> AVAILABLE DATA
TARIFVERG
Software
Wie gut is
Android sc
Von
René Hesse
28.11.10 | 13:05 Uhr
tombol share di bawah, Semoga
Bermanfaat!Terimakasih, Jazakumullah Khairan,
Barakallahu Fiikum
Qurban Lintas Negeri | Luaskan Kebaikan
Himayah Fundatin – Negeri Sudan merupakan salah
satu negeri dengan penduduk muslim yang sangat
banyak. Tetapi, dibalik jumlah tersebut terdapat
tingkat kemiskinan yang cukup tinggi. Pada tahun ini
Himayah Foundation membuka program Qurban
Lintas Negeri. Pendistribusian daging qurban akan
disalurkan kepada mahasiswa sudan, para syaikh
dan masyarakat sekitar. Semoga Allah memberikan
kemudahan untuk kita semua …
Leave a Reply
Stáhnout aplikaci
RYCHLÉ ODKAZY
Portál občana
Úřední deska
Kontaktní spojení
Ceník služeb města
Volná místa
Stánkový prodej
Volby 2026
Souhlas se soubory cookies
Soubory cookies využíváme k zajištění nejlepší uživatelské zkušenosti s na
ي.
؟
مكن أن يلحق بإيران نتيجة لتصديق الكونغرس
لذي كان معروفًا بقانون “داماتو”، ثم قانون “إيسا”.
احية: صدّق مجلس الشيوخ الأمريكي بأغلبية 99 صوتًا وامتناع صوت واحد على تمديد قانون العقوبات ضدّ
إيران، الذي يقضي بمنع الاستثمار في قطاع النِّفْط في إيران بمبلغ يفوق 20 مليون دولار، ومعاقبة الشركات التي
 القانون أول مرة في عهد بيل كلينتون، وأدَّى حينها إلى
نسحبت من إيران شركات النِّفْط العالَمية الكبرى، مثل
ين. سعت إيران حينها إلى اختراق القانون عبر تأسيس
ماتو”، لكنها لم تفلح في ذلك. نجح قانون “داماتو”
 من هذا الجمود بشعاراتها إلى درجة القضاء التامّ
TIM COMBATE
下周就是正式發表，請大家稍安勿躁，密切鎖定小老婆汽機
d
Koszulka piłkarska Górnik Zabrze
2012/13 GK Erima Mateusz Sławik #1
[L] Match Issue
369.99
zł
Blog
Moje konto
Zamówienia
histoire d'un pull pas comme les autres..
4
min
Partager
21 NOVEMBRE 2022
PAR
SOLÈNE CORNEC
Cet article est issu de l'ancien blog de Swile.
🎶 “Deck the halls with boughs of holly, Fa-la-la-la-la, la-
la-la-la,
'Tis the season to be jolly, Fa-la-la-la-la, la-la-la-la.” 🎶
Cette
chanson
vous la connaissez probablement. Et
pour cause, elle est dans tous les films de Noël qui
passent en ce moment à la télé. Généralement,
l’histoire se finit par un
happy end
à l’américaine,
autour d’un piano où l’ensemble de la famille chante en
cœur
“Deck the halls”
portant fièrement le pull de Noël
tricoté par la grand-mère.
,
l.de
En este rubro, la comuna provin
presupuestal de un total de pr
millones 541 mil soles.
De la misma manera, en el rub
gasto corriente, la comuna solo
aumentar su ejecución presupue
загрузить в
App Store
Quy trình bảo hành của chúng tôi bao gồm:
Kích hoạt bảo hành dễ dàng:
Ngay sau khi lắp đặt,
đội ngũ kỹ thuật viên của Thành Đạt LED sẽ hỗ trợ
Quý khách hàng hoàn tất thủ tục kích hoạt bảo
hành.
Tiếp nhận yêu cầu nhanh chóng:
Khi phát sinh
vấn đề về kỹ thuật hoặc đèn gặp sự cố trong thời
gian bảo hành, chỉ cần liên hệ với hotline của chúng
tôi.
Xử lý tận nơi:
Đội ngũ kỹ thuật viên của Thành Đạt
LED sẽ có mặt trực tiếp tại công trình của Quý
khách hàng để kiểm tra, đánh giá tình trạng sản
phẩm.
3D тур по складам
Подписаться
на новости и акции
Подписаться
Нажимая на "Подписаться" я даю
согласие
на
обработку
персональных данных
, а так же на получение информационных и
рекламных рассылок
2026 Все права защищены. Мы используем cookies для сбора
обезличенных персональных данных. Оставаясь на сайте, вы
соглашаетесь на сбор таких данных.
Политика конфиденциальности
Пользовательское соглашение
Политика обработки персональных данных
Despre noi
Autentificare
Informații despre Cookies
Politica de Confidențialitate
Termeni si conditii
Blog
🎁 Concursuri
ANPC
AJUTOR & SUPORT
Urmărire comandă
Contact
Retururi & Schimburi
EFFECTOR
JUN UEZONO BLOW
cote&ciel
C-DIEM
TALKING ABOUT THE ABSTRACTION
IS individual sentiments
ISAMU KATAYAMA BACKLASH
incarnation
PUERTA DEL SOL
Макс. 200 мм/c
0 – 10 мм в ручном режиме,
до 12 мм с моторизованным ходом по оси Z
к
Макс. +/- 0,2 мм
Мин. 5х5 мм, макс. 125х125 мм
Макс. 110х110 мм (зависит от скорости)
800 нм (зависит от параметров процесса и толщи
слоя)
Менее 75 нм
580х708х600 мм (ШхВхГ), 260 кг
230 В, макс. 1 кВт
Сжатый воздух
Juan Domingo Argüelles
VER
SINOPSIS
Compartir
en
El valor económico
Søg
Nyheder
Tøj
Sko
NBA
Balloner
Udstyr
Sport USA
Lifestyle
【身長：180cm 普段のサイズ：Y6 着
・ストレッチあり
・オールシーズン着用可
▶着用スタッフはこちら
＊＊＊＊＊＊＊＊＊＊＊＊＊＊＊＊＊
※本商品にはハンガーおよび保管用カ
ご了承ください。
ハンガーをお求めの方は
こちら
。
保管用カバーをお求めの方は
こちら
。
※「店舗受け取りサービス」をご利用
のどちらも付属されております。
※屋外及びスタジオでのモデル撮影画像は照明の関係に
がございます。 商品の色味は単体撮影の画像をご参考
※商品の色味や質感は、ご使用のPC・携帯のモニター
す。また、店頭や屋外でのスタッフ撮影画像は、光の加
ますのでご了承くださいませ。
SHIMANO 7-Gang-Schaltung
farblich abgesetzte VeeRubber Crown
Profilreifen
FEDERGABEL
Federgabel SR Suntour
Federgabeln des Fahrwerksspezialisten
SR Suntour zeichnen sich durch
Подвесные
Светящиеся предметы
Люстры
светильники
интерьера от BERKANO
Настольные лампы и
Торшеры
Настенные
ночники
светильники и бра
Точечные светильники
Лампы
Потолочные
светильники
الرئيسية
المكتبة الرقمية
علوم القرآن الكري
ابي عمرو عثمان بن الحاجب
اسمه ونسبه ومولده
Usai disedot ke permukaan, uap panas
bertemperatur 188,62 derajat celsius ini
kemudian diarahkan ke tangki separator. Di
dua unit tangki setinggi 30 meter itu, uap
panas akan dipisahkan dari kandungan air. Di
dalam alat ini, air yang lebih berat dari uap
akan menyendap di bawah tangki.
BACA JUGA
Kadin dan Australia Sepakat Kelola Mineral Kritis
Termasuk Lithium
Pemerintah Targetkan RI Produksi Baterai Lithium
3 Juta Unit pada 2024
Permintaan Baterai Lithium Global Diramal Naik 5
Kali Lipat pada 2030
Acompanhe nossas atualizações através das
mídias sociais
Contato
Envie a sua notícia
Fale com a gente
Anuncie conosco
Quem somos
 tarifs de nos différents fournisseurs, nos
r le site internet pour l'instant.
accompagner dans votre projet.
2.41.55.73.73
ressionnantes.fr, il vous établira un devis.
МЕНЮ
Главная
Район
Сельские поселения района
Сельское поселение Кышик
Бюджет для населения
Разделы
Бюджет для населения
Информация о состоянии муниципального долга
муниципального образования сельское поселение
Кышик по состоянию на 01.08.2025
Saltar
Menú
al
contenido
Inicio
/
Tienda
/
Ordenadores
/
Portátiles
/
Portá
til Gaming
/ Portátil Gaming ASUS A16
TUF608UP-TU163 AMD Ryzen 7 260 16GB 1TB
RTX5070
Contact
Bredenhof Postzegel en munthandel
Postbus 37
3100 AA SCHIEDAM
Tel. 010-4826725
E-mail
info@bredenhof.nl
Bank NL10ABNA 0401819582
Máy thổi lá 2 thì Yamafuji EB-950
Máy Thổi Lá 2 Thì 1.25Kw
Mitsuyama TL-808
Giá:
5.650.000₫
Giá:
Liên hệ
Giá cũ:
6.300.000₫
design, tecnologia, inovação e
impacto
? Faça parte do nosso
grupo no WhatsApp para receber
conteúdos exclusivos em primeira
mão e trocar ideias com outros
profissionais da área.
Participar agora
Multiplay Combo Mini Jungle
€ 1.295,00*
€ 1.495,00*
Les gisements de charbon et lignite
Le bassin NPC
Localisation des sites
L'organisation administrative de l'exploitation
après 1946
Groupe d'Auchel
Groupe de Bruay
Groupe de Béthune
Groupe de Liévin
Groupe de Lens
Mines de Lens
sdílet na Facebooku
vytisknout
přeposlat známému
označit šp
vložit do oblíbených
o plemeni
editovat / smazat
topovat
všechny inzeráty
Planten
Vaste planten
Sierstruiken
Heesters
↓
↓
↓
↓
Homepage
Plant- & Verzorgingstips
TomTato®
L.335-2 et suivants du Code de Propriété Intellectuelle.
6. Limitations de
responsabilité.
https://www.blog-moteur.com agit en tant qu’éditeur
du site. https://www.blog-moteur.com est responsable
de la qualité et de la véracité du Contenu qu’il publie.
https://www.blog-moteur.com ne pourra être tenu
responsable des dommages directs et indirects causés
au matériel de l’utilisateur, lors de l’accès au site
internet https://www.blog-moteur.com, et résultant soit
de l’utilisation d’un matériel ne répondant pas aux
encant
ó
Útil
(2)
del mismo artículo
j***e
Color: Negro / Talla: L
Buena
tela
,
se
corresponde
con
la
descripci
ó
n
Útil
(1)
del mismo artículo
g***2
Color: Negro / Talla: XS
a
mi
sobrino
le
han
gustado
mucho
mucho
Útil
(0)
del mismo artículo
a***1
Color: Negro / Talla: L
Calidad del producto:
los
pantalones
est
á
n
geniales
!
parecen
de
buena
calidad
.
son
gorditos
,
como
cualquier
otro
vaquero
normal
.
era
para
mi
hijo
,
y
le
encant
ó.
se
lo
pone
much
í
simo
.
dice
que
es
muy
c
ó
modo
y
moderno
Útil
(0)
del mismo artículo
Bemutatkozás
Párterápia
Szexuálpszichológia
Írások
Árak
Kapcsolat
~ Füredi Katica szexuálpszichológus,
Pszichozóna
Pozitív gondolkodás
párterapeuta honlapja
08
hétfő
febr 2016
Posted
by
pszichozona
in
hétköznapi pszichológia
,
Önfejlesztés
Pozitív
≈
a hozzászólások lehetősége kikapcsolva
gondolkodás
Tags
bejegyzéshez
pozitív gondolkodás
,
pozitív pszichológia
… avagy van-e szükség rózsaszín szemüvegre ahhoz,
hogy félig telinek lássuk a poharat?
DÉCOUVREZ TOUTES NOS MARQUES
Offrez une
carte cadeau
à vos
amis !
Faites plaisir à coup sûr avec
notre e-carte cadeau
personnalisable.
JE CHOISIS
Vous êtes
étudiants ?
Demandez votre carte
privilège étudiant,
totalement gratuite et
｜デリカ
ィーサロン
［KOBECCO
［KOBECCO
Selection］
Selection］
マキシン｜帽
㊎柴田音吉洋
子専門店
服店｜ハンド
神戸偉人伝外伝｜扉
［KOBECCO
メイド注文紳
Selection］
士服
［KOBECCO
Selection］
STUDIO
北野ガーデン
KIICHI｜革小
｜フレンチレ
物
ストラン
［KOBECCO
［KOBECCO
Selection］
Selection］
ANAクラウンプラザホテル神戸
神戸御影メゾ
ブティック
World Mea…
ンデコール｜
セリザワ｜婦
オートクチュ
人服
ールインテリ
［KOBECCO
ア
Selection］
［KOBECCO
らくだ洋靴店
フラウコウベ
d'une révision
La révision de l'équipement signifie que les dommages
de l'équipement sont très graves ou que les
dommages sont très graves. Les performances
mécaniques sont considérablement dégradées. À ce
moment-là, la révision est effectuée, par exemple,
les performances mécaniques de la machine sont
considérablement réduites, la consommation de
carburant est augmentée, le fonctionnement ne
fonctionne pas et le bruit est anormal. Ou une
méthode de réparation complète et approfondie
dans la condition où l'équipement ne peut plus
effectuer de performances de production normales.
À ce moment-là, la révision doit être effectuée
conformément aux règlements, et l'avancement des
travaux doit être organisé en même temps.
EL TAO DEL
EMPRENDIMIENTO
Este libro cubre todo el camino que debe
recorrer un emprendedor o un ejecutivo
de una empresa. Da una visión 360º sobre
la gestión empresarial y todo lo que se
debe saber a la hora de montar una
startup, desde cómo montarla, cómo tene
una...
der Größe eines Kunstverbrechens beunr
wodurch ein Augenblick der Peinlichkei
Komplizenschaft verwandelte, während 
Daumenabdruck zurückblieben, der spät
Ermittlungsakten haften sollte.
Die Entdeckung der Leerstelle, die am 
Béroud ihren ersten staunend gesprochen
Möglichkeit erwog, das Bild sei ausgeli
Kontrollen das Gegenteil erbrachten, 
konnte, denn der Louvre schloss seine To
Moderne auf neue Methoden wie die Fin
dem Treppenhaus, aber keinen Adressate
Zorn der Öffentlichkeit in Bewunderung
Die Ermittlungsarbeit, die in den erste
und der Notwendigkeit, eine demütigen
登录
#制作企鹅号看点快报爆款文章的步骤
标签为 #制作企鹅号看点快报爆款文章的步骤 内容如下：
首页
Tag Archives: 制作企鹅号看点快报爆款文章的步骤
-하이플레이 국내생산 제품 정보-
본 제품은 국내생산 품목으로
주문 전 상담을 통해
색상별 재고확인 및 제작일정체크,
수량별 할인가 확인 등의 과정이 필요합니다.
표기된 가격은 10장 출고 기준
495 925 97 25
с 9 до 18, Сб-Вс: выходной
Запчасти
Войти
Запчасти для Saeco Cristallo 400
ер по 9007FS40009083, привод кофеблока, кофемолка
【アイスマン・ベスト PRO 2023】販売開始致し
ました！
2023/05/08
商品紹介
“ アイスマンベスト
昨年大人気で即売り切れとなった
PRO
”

> PROMPT
All lines from the one with "dem Treppenhaus, aber keinen Adressate" through the final line of the listing above are to be restated word for word; the lines before it are left out.

> RESPONSE TO THE EXERCISE
dem Treppenhaus, aber keinen Adressate
Zorn der Öffentlichkeit in Bewunderung
Die Ermittlungsarbeit, die in den erste
und der Notwendigkeit, eine demütigen
登录
#制作企鹅号看点快报爆款文章的步骤
标签为 #制作企鹅号看点快报爆款文章的步骤 内容如下：
首页
Tag Archives: 制作企鹅号看点快报爆款文章的步骤
-하이플레이 국내생산 제품 정보-
본 제품은 국내생산 품목으로
주문 전 상담을 통해
색상별 재고확인 및 제작일정체크,
수량별 할인가 확인 등의 과정이 필요합니다.
표기된 가격은 10장 출고 기준
495 925 97 25
с 9 до 18, Сб-Вс: выходной
Запчасти
Войти
Запчасти для Saeco Cristallo 400
ер по 9007FS40009083, привод кофеблока, кофемолка
【アイスマン・ベスト PRO 2023】販売開始致し
ました！
2023/05/08
商品紹介
“ アイスマンベスト
昨年大人気で即売り切れとなった
PRO
”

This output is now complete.